- Compressive behavior
- Shrinkage and Creep
- Bending behavior of Ductal®
- Fatigue behavior
- Behaviour under fire
Ductal® exhibits excellent performance in compression: It is 4 to 8 times higher than conventional concretes. Compression behaviour is almost linear elastic up to the maximum stress and exhibits no damage to the material during this phase.
Stress curve - deformation for a sample of Ductal® with metallic fibers
(The shape of the curve is identical for Ductal® with organic fibers although the peak value is lower.)

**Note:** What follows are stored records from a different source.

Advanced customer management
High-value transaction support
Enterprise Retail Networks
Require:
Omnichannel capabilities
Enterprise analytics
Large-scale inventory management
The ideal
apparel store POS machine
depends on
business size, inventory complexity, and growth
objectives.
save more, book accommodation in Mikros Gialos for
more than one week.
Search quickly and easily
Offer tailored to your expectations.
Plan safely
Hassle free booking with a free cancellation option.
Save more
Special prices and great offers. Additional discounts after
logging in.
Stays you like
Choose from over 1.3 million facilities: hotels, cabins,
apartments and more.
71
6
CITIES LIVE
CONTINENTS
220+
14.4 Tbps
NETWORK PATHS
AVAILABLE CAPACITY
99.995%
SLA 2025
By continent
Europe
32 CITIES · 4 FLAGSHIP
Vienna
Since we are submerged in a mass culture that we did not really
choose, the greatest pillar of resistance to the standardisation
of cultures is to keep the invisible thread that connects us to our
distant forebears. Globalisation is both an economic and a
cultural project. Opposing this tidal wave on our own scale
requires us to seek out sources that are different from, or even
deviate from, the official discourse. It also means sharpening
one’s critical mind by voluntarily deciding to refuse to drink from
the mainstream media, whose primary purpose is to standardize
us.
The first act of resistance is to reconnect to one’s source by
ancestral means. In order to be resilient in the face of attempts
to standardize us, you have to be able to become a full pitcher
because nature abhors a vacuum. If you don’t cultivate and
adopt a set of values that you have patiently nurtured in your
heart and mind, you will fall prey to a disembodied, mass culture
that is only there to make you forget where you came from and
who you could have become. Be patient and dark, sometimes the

Creep tests have been carried out in France at the Ecole Centrale de Nantes and at the Laboratoire Central des Ponts et Chaussées (LCPC) and in the United States at the Federal Highway Administration (FHWA) Research Center in McLean, Virginia, USA.
For ordinary concrete, the creep coefficient can reach 3-4; for high-performance concrete, this is reduced but the recorded deformation remains higher than the elastic deformation. The creep coefficient of Ductal® is less than 0.8, and if a heat treatment is applied, the creep factor is less than 0.2, as shown in the figure below. As a rule, a value of 0.3 is considered for calculations.

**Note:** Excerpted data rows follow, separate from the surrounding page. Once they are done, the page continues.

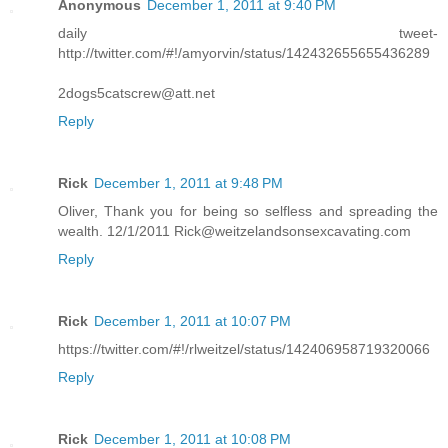
Anonymous
December 1, 2011 at 9:40 PM
daily tweet-
http://twitter.com/#!/amyorvin/status/142432655655436289
2dogs5catscrew@att.net
Reply
Rick
December 1, 2011 at 9:48 PM
Oliver, Thank you for being so selfless and spreading the
wealth. 12/1/2011 Rick@weitzelandsonsexcavating.com
Reply
Rick
December 1, 2011 at 10:07 PM
https://twitter.com/#!/rlweitzel/status/142406958719320066
Reply
Rick
December 1, 2011 at 10:08 PM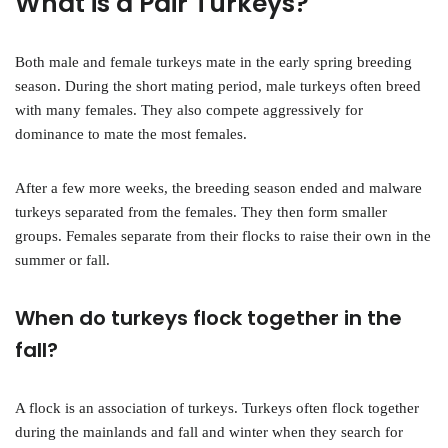
What is a Pair Turkeys?
Both male and female turkeys mate in the early spring breeding
season. During the short mating period, male turkeys often breed
with many females. They also compete aggressively for
dominance to mate the most females.
After a few more weeks, the breeding season ended and malware
turkeys separated from the females. They then form smaller
groups. Females separate from their flocks to raise their own in the
summer or fall.
When do turkeys flock together in the
fall?
A flock is an association of turkeys. Turkeys often flock together
during the mainlands and fall and winter when they search for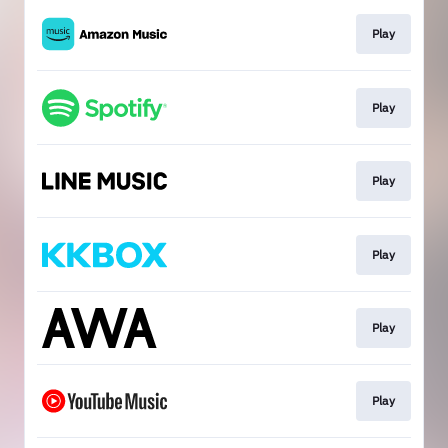
Play
Play
Play
Play
Play
Play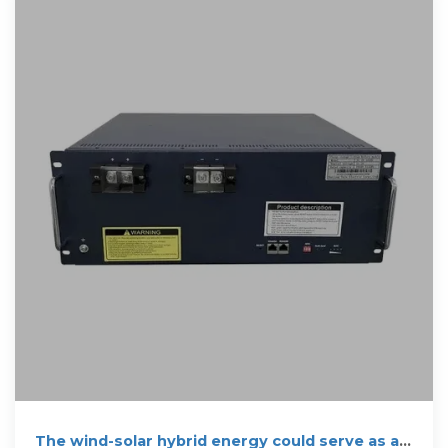
The wind-solar hybrid energy could serve as a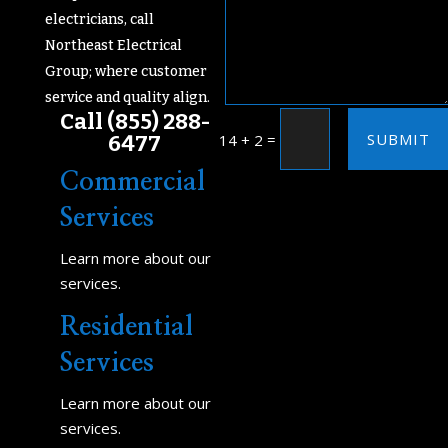
electricians, call
Northeast Electrical
Group; where customer
service and quality align.
Call
(855) 288-
SUBMIT
=
6477
14 + 2
Commercial
Services
Learn more about our
services.
Residential
Services
Learn more about our
services.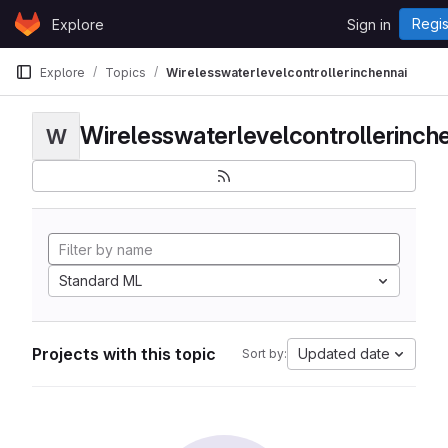
Skip to content
Regis
Explore
Sign in
GitLab
Explore
Topics
Wirelesswaterlevelcontrollerinchennai
Wirelesswaterlevelcontrollerinch
W
Standard ML
Projects with this topic
Updated date
Sort by:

Since the water to cement ratio is very low, Ductal® does not exhibit drying shrinkage. An endogenous shrinkage is observed (300 to 400 µm/m), but when heat treatment is applied, shrinkage is complete by the end of the treatment and there is no subsequent residual shrinkage, as shown in the figure below.
The fibers give the material a ductile behaviour during bending (i.e., when loaded in flexure beyond the elastic limit, micro-cracks occur and the fibers hold the cracks tightly closed, providing a ductile performance rather than a sudden or brittle failure) as shown in the following graph.

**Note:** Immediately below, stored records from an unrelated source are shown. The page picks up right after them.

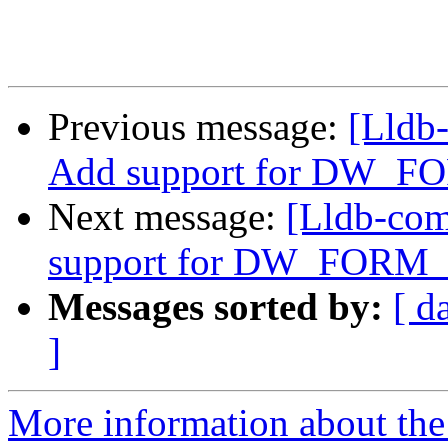
Previous message:
[Lldb
Add support for DW_FO
Next message:
[Lldb-co
support for DW_FORM_G
Messages sorted by:
[ d
]
More information about the 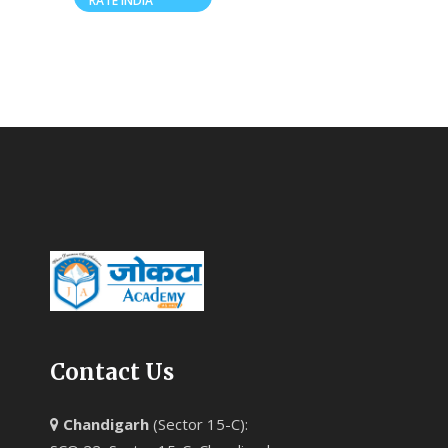
RATE INDIA
Contact Us
Chandigarh
(Sector 15-C):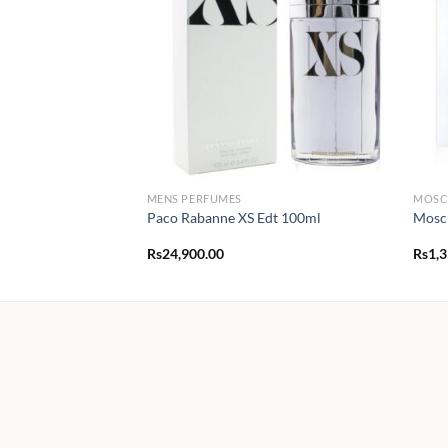
MENS PERFUMES
MOSC
Paco Rabanne XS Edt 100ml
Mosch
Rs
24,900.00
Rs
1,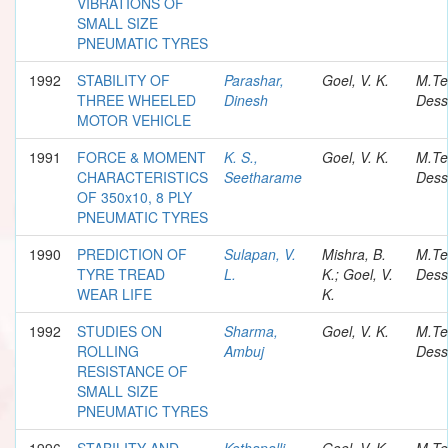
VIBRATIONS OF
SMALL SIZE
PNEUMATIC TYRES
1992
STABILITY OF
Parashar,
Goel, V. K.
M.Te
THREE WHEELED
Dinesh
Dess
MOTOR VEHICLE
1991
FORCE & MOMENT
K. S.,
Goel, V. K.
M.Te
CHARACTERISTICS
Seetharame
Dess
OF 350x10, 8 PLY
PNEUMATIC TYRES
1990
PREDICTION OF
Sulapan, V.
Mishra, B.
M.Te
TYRE TREAD
L.
K.; Goel, V.
Dess
WEAR LIFE
K.
1992
STUDIES ON
Sharma,
Goel, V. K.
M.Te
ROLLING
Ambuj
Dess
RESISTANCE OF
SMALL SIZE
PNEUMATIC TYRES
1996
STABILITY AND
Kothapalli,
Goel, V. K.
M.Te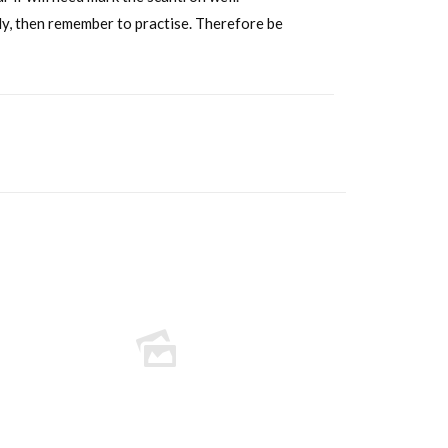
ckly, then remember to practise. Therefore be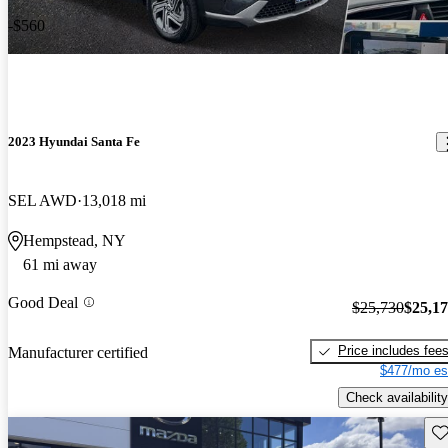
-$560
2023 Hyundai Santa Fe
SEL AWD
13,018 mi
Hempstead, NY
61 mi away
Good Deal
$25,730
$25,1
Price includes fee
Manufacturer certified
$477/mo es
Check availability
Sav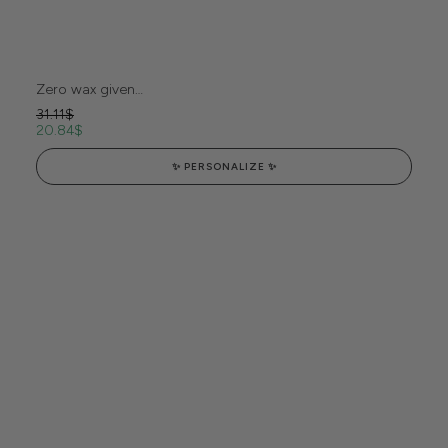
Zero wax given…
31.11
$
20.84
$
✨ PERSONALIZE ✨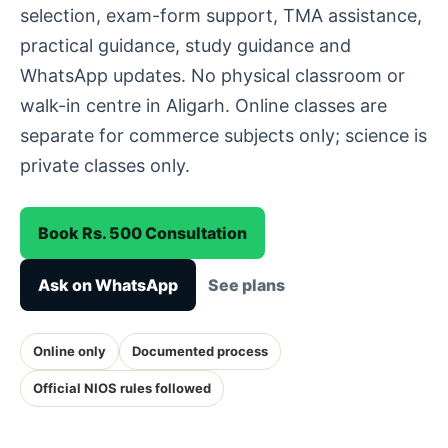
selection, exam-form support, TMA assistance,
practical guidance, study guidance and
WhatsApp updates. No physical classroom or
walk-in centre in Aligarh. Online classes are
separate for commerce subjects only; science is
private classes only.
Book Rs. 500 Consultation
Ask on WhatsApp
See plans
Online only
Documented process
Official NIOS rules followed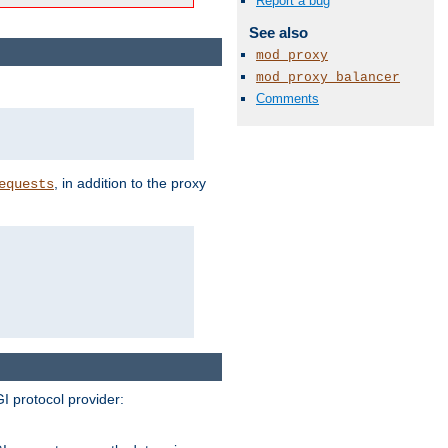
Report a bug
See also
mod_proxy
mod_proxy_balancer
Comments
, in addition to the proxy
equests
I protocol provider: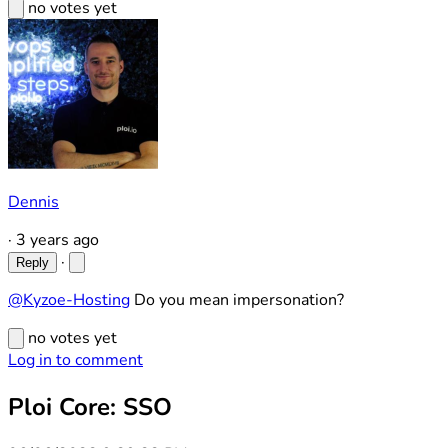
no votes yet
Dennis
·
3 years ago
·
Reply
@Kyzoe-Hosting
Do you mean impersonation?
no votes yet
Log in to comment
Ploi Core: SSO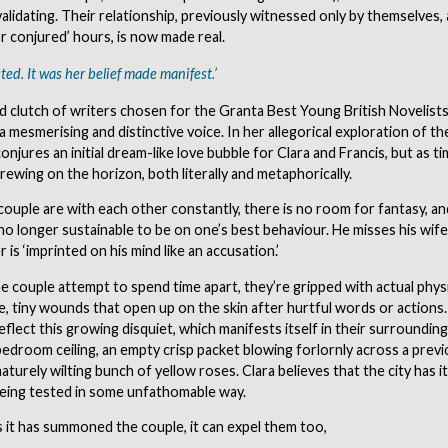
validating. Their relationship, previously witnessed only by themselves,
r conjured’ hours, is now made real.
ted. It was her belief made manifest.’
d clutch of writers chosen for the Granta Best Young British Novelists 
a mesmerising and distinctive voice. In her allegorical exploration of the
 conjures an initial dream-like love bubble for Clara and Francis, but as t
rewing on the horizon, both literally and metaphorically.
ouple are with each other constantly, there is no room for fantasy, an
 no longer sustainable to be on one’s best behaviour. He misses his wif
 is ‘imprinted on his mind like an accusation.’
the couple attempt to spend time apart, they’re gripped with actual physi
, tiny wounds that open up on the skin after hurtful words or actions. 
eflect this growing disquiet, which manifests itself in their surrounding
 bedroom ceiling, an empty crisp packet blowing forlornly across a previ
aturely wilting bunch of yellow roses. Clara believes that the city has 
being tested in some unfathomable way.
 it has summoned the couple, it can expel them too,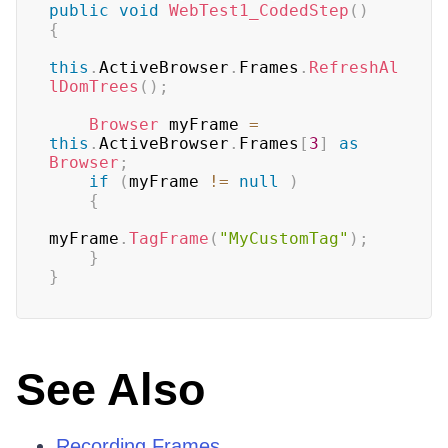
public
void
WebTest1_CodedStep
(
)
{
this
.
ActiveBrowser
.
Frames
.
RefreshAl
lDomTrees
(
)
;
Browser
 myFrame 
=
this
.
ActiveBrowser
.
Frames
[
3
]
as
Browser
;
if
(
myFrame 
!=
null
)
{
myFrame
.
TagFrame
(
"MyCustomTag"
)
;
}
}
See Also
Recording Frames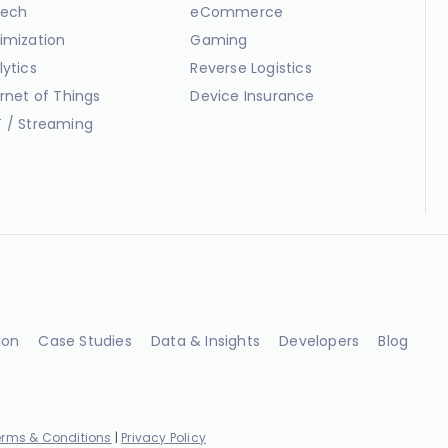
ech
eCommerce
imization
Gaming
lytics
Reverse Logistics
ernet of Things
Device Insurance
 / Streaming
ion
Case Studies
Data & Insights
Developers
Blog
erms & Conditions
|
Privacy Policy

The ductility behaviour observed during bending is characterised by a multiple cracks before the stress peaks, without localization and without the presence of any major cracks.
The second figure above shows an image obtained by X-ray scanning, where it can be observed the high density of fibres (2 % volume) of a 40x40x40 mm cube sawed out off a Ductal® beam (courtesy of TOMO-ADOUR).
Fatigue tests on pre-loaded test samples were carried out at the CSTB. The loading applied was between 10 and 90% of the elastic limit. The figure below shows a crack opening displacement curve in relation to the number of cycles. Note: There is no increase in the crack opening, i.e. no crack propagation, at 1.2 million cycles.
Analysis of the rate of increase of the deflection in relation to the number of cycles shows that the loading applied is below the material's threshold of endurance. When calculating the design of structures subjected to fatigue action-effects, the service stress is limited to the material's resistance to direct tension. The results presented above verify that the application of the UHPC rule is particularly reliable in the case of Ductal® products with metallic fibers.
The characterization of Ductal® at high temperatures was carried out at CSTB in Grenoble, at SFC in France, at the University of Braunschweig in Germany, at the Politecnico di Milano in Italy, and at Imperial College London in the UK. A summary of the results is given below.
Evolution of the resistance under compression according to temperature Compressive tests at high temperatures were carried out on test samples of Ductal®. Some of the tests were carried out on samples after cooling having been maintained at a given temperature T: so-called ‘residual’ tests. Some of the test samples were tested at the constant temperature T: so-called ‘hot' tests. The figure below shows all the results. We can see that the results obtained are almost all higher than the "DTU Feu" (French fire safety standard) curve specified for HPCs (extension of the "DTU Feu" for HPCs between 60 and 80 MPa).